• **Task prompt**:
Begin at the line with "Підписатися на розсилку" and set down each line exactly until the listing ends. Images stay out.

• **Given entries**:
....

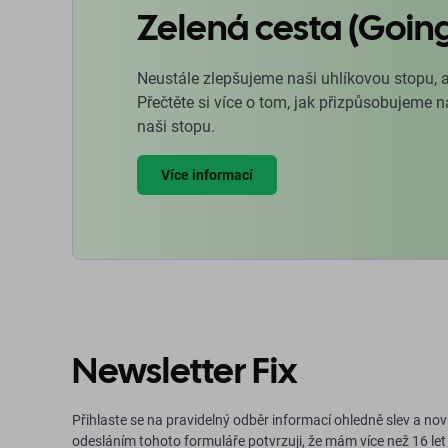
Zelená cesta (Goin
Neustále zlepšujeme naši uhlíkovou stopu, 
Přečtěte si více o tom, jak přizpůsobujeme 
naši stopu.
Více informací
Newsletter Fix
Přihlaste se na pravidelný odběr informací ohledně slev a nov
odesláním tohoto formuláře potvrzuji, že mám více než 16 let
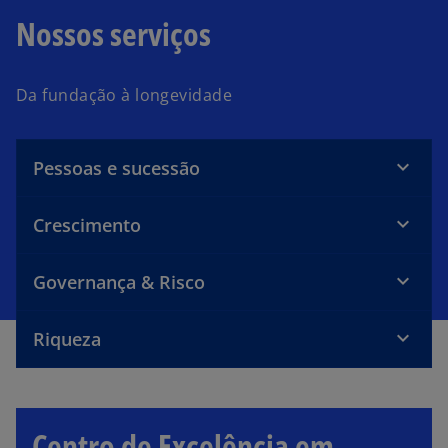
Nossos serviços
Da fundação à longevidade
Pessoas e sucessão
Crescimento
Governança & Risco
Riqueza
Centro de Excelência em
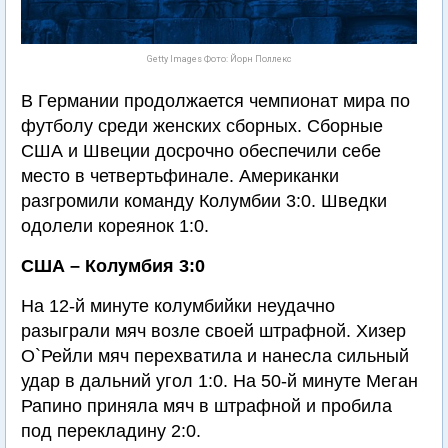
Getty Images Фото: Йорн Поллекс
В Германии продолжается чемпионат мира по
футболу среди женских сборных. Сборные
США и Швеции досрочно обеспечили себе
место в четвертьфинале. Американки
разгромили команду Колумбии 3:0. Шведки
одолели кореянок 1:0.
США – Колумбия 3:0
На 12-й минуте колумбийки неудачно
разыграли мяч возле своей штрафной. Хизер
О`Рейли мяч перехватила и нанесла сильный
удар в дальний угол 1:0. На 50-й минуте Меган
Рапино приняла мяч в штрафной и пробила
под перекладину 2:0.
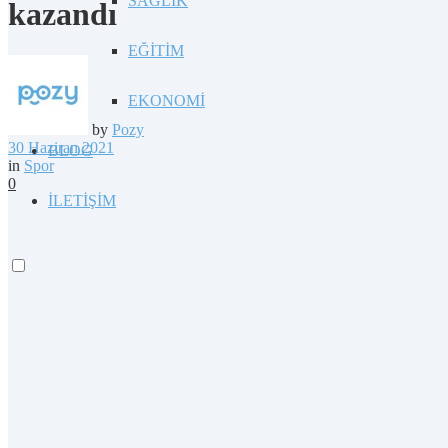
SAĞLIK
kazandı
EĞİTİM
EKONOMİ
by
Pozy
30 Haziran 2021
BLOG
in
Spor
0
İLETİŞİM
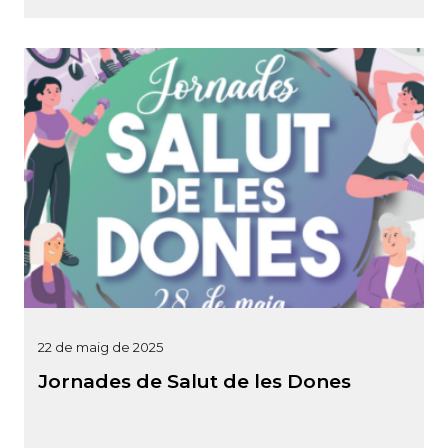
22 de maig de 2025
Jornades de Salut de les Dones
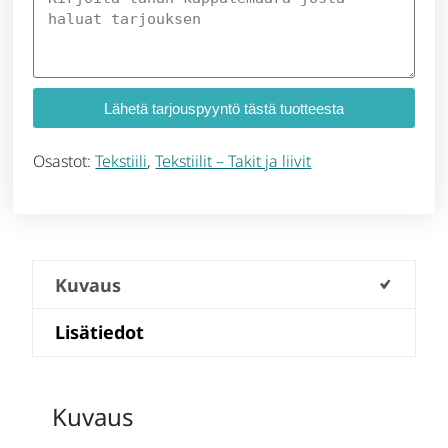
Lähetä tarjouspyyntö tästä tuotteesta
Osastot:
Tekstiili
,
Tekstiilit – Takit ja liivit
Kuvaus
Lisätiedot
Kuvaus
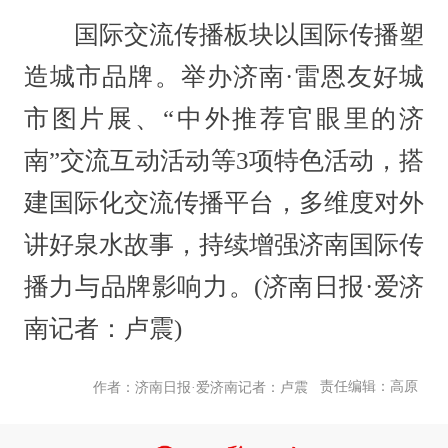
国际交流传播板块以国际传播塑
造城市品牌。举办济南·雷恩友好城
市图片展、“中外推荐官眼里的济
南”交流互动活动等3项特色活动，搭
建国际化交流传播平台，多维度对外
讲好泉水故事，持续增强济南国际传
播力与品牌影响力。(济南日报·爱济
南记者：卢震)
责任编辑：高原
作者：济南日报·爱济南记者：卢震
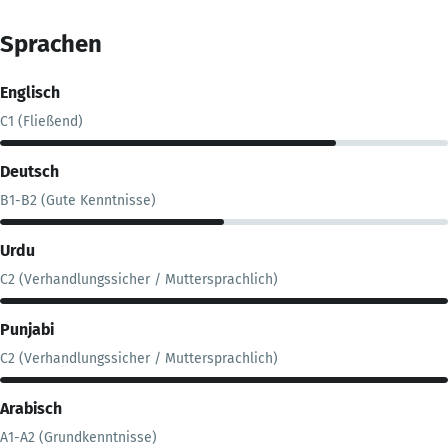
Sprachen
Englisch
C1 (Fließend)
Deutsch
B1-B2 (Gute Kenntnisse)
Urdu
C2 (Verhandlungssicher / Muttersprachlich)
Punjabi
C2 (Verhandlungssicher / Muttersprachlich)
Arabisch
A1-A2 (Grundkenntnisse)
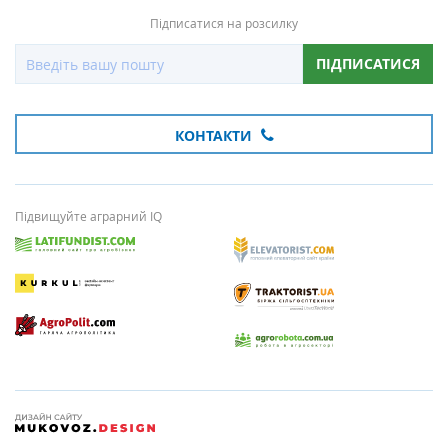
Підписатися на розсилку
ПІДПИСАТИСЯ
КОНТАКТИ
Підвищуйте аграрний IQ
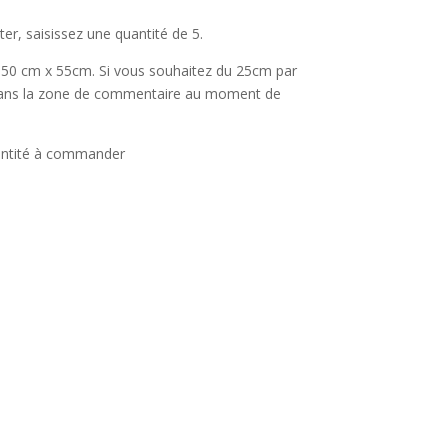
er, saisissez une quantité de 5.
 50 cm x 55cm. Si vous souhaitez du 25cm par
 dans la zone de commentaire au moment de
ntité à commander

....

• **Written answer**:
Підписатися на розсилку
ПІДПИСАТИСЯ
КОНТАКТИ
Підвищуйте аграрний IQ
er, saisissez une quantité de 5.
 50 cm x 55cm. Si vous souhaitez du 25cm par
 dans la zone de commentaire au moment de
ntité à commander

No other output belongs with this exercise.